Some of the business world's most influential women get together to take on the future.

This story appears in the September 2008 issue of Entrepreneur. Subscribe »

Hundreds of women leaders gathered in to talk shop and learn from one another at the 2008 Women Presidents' Organization Annual Conference. Three days of speeches, workshops and a panel discussion highlighted the theme behind the 11th annual event: .

The WPO, founded by president Marsha Firestone in 1996, is a peer advisory organization for women presidents and CEOs of privately held businesses grossing more than $2 million in annual revenue, or $1 million for service-based companies. The organization boasts a membership of 1,300 women, with an average of $13 million in revenue each. The WPO has 80 chapters across the globe, including locations in Canada, Peru and the United Kingdom.

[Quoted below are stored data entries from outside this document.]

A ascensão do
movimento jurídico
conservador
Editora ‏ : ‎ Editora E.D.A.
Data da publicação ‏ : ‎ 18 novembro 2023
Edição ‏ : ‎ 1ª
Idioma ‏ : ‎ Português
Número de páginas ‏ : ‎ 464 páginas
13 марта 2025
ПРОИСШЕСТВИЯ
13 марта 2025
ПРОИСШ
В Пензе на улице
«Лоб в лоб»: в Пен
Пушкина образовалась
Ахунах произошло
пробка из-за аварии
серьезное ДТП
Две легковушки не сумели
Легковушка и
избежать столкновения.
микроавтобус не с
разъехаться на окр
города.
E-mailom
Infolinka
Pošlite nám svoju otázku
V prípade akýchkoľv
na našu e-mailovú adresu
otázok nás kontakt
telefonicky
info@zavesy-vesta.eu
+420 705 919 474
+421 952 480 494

"The [WPO] attracts a smart group of differentiated, high-level women," says WPO member Darcy Bhatia, founding partner of boutique investment and wealth management firm Highmount Capital LLC, with offices in Boston and New York City. Bhatia, 38, says the conference is an ideal place to meet women experiencing similar small-business management issues.
This year's event kicked off with an insightful keynote speech by Malcolm Gladwell, bestselling author of Blink and The Tipping Point. He became the talk of the conference after he described his analysis of two different methods of innovative thinking. He mused about how artists Pablo Picasso and Paul Cezanne approached creativity--Picasso as a conceptual innovator who revolutionized art and Cezanne as an experimental painter who used a trial-and-error approach.

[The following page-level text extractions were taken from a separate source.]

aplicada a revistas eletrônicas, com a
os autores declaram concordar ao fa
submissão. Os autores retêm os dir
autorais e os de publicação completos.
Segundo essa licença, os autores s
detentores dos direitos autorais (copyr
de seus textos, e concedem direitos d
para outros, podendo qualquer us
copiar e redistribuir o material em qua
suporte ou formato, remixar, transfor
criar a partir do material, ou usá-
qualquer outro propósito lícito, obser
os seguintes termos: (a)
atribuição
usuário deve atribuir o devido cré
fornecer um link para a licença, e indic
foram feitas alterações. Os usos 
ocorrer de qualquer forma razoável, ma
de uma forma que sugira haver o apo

Other thought-provoking speeches were delivered by Sung-Joo Kim, chair of Sungjoo Group and MCM Worldwide, and Marc Lautenbach, general manager of IBM Americas. A panel discussion about how innovations accelerate a company's success featured three winners of Entrepreneur and the WPO's 50 Fastest companies for 2007: Gail Goodman, president and CEO of Constant Contact Inc.; Diane Hessan, president and CEO of Communispace Corp.; and Lani Hay, president and CEO of Lanmark Technology Inc. Members attended workshops on topics like jump-starting and sustaining innovation in turbulent times and discovering new marketing ideas. Firestone awarded the WPO President's Award to Beth Bronfman, managing partner of Leibler-Bronfman Lubalin Advertising, and the Mary Lehman Maclachlan Economic Empowerment Award to panelist Hay.

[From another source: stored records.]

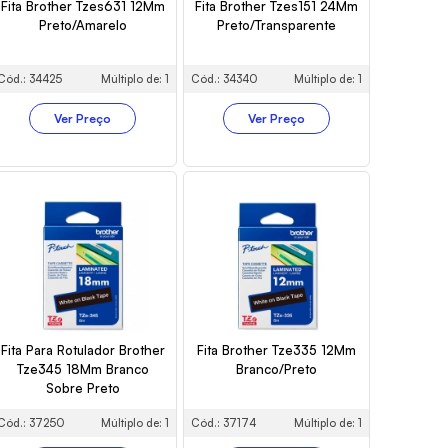
Fita Brother Tzes631 12Mm
Fita Brother Tzes151 24Mm
Preto/Amarelo
Preto/Transparente
Cód.: 34425
Múltiplo de: 1
Cód.: 34340
Múltiplo de: 1
Ver Preço
Ver Preço
Fita Para Rotulador Brother
Fita Brother Tze335 12Mm
Tze345 18Mm Branco
Branco/Preto
Sobre Preto
Cód.: 37250
Múltiplo de: 1
Cód.: 37174
Múltiplo de: 1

The conference ended dramatically with Roger Nierenberg's Music Paradigm, which used a symphony orchestra as a metaphor for business. "We had the opportunity to sit in a professional orchestra while the conductor drew metaphors between his job as a conductor and our jobs as leaders," says WPO member Carey Earle, 42, founder of South Newfane, Vermont-based Green Apple Marketing Inc. "There wasn't a dry eye in the house by the end."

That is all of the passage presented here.